Serotonin is involved in the pathogenesis of allergic contact dermatitis (ACD) and immunohistochemical detection of serotonin receptors 5-HT1AR and 5-HT2AR in the early lesions may help in targeted therapy by blocking these receptors.[42]

Therapeutic application of IHC

In the pathogenesis of malignant transformation of cells, a variety of cellular metabolic pathways are altered, which may be targeted for cancer therapy. IHC can be utilized to detect the elevated levels of cellular markers involved in such alterations and thus the ability of these tumors to respond to therapy can be assessed.[6]

Similarly, hormone receptors can be studied in tumor tissue specimens to assess its responsiveness to antihormone therapy.[43]

The basis of invention of targeted therapy with monoclonal antibodies is immunohistochemical detection of cell-surface antigens (e.g., proteins of epidermal growth factor family) which may be aimed as targets for action of such antibodies.[44]

Advantages of IHC

• Good sensitivity and specificity.

• The technique is performed on paraffin-embedded tissue sections, which allows preservation of cellular details in a better way compared to frozen sections.[2] Such a preparation has the advantage of being preserved and stored effectively.[2]

• IHC may show positivity in decalcified or totally necrotic material

• It can be used upon specimens stored for a long duration and previously stained tissue sections.[1]

• IHC has an edge over routine enzymatic tissue staining by its ability to identify wider arrays of tissue antigens.

• Immunohistochemical preparations can be utilized for electron microscopy (immuno-electron microscopy).

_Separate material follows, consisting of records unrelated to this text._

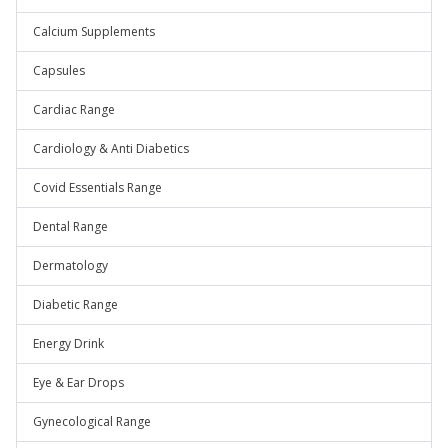
Calcium Supplements
Capsules
Cardiac Range
Cardiology & Anti Diabetics
Covid Essentials Range
Dental Range
Dermatology
Diabetic Range
Energy Drink
Eye & Ear Drops
Gynecological Range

• Immunohistochemical methods have equivalent sensitivity as direct immunofluorescence technique and it has replaced many uses of electron microscopy.

Disadvantages of IHC

• False positive and false negative results.

• Non-specific staining as well as aberrant immunoreactivity are the technical snags associated with IHC. Hence, diagnosis by IHC should always be supplemented by some confirmatory method.

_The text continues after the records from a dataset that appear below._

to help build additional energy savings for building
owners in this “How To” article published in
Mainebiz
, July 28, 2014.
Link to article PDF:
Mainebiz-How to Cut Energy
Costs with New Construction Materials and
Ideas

• The chromogen DAB imparts a brown color to the tissue section creating confusion with melanin pigment.[4] Hence, for evaluation of melanin containing lesions, other chromogens are to be used.

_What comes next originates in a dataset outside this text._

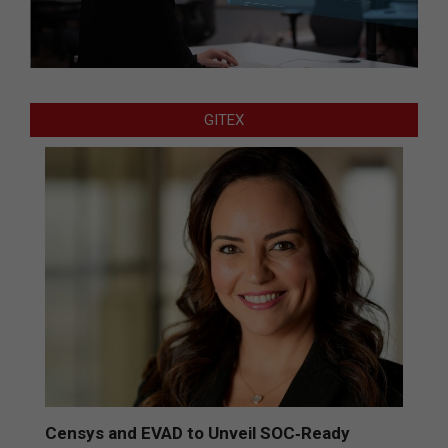
GITEX
Censys and EVAD to Unveil SOC‑Ready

IHC is a rapidly expanding field with invention and application of newer techniques each day. The principle of IHC can be utilized in diagnosis and as prognostic markers as well. Application of IHC has opened new avenues in the therapy of some of the malignant tumors. However, the practical applications of these modalities are not widespread because of nonavailability of the facilities, especially in the developing world.

Majority of the immunohistochemical markers are nonspecific and training in this field as well as experience is required to interpret the results in each individual case. Although IHC forwards us steps ahead in the diagnosis of difficult tumors it should be kept in mind that use of this technique must always be supplemented with adequate history, proper clinical examination and histopathological study of the tissue specimen, failure of which may lead to grossly misleading interpretation.